■ PROMPT:
Number of lines below with the word "chinese": give it and nothing more.

■ PROVIDED ENTRIES:

--------------------------------

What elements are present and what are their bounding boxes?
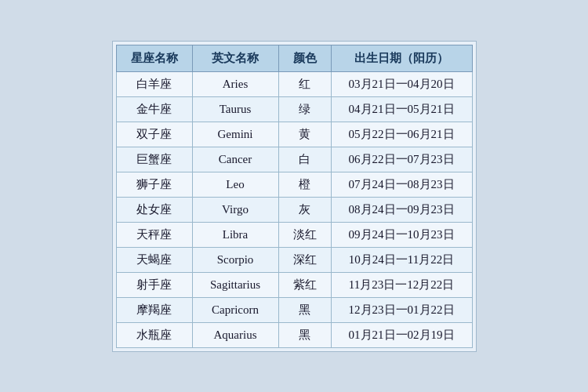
cell-chinese: 处女座 — [116, 197, 192, 222]
cell-date: 09月24日一10月23日 — [331, 222, 472, 247]
cell-english: Sagittarius — [192, 272, 278, 297]
cell-chinese: 摩羯座 — [116, 297, 192, 322]
cell-date: 10月24日一11月22日 — [331, 247, 472, 272]
cell-english: Taurus — [192, 96, 278, 122]
zodiac-table: 星座名称 英文名称 颜色 出生日期（阳历） 白羊座Aries红03月21日一04… — [116, 45, 473, 348]
zodiac-table-container: 星座名称 英文名称 颜色 出生日期（阳历） 白羊座Aries红03月21日一04… — [112, 41, 477, 352]
table-header-row: 星座名称 英文名称 颜色 出生日期（阳历） — [116, 45, 472, 71]
cell-chinese: 狮子座 — [116, 172, 192, 197]
cell-color: 黑 — [278, 322, 331, 347]
cell-date: 11月23日一12月22日 — [331, 272, 472, 297]
table-row: 天秤座Libra淡红09月24日一10月23日 — [116, 222, 472, 247]
cell-chinese: 巨蟹座 — [116, 147, 192, 172]
cell-date: 01月21日一02月19日 — [331, 322, 472, 347]
header-chinese: 星座名称 — [116, 45, 192, 71]
cell-chinese: 天蝎座 — [116, 247, 192, 272]
cell-color: 深红 — [278, 247, 331, 272]
cell-color: 黄 — [278, 122, 331, 147]
cell-color: 紫红 — [278, 272, 331, 297]
header-color: 颜色 — [278, 45, 331, 71]
cell-english: Aquarius — [192, 322, 278, 347]
cell-chinese: 白羊座 — [116, 71, 192, 96]
cell-color: 灰 — [278, 197, 331, 222]
cell-chinese: 金牛座 — [116, 96, 192, 122]
cell-chinese: 射手座 — [116, 272, 192, 297]
cell-color: 白 — [278, 147, 331, 172]
table-row: 水瓶座Aquarius黑01月21日一02月19日 — [116, 322, 472, 347]
cell-color: 淡红 — [278, 222, 331, 247]
cell-english: Gemini — [192, 122, 278, 147]
table-row: 白羊座Aries红03月21日一04月20日 — [116, 71, 472, 96]
cell-date: 03月21日一04月20日 — [331, 71, 472, 96]
cell-color: 橙 — [278, 172, 331, 197]
table-row: 巨蟹座Cancer白06月22日一07月23日 — [116, 147, 472, 172]
cell-english: Capricorn — [192, 297, 278, 322]
cell-chinese: 双子座 — [116, 122, 192, 147]
cell-date: 05月22日一06月21日 — [331, 122, 472, 147]
table-row: 处女座Virgo灰08月24日一09月23日 — [116, 197, 472, 222]
cell-english: Scorpio — [192, 247, 278, 272]
table-row: 天蝎座Scorpio深红10月24日一11月22日 — [116, 247, 472, 272]
cell-chinese: 天秤座 — [116, 222, 192, 247]
cell-color: 绿 — [278, 96, 331, 122]
table-row: 射手座Sagittarius紫红11月23日一12月22日 — [116, 272, 472, 297]
cell-date: 12月23日一01月22日 — [331, 297, 472, 322]
table-row: 摩羯座Capricorn黑12月23日一01月22日 — [116, 297, 472, 322]
cell-english: Virgo — [192, 197, 278, 222]
cell-date: 08月24日一09月23日 — [331, 197, 472, 222]
header-date: 出生日期（阳历） — [331, 45, 472, 71]
cell-color: 红 — [278, 71, 331, 96]
cell-date: 06月22日一07月23日 — [331, 147, 472, 172]
cell-chinese: 水瓶座 — [116, 322, 192, 347]
cell-date: 04月21日一05月21日 — [331, 96, 472, 122]
table-row: 金牛座Taurus绿04月21日一05月21日 — [116, 96, 472, 122]
cell-color: 黑 — [278, 297, 331, 322]
header-english: 英文名称 — [192, 45, 278, 71]
cell-english: Libra — [192, 222, 278, 247]
cell-english: Aries — [192, 71, 278, 96]
cell-english: Cancer — [192, 147, 278, 172]
table-row: 双子座Gemini黄05月22日一06月21日 — [116, 122, 472, 147]
cell-date: 07月24日一08月23日 — [331, 172, 472, 197]
cell-english: Leo — [192, 172, 278, 197]
table-row: 狮子座Leo橙07月24日一08月23日 — [116, 172, 472, 197]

--------------------------------

■ THE COMPLETED TASK:
12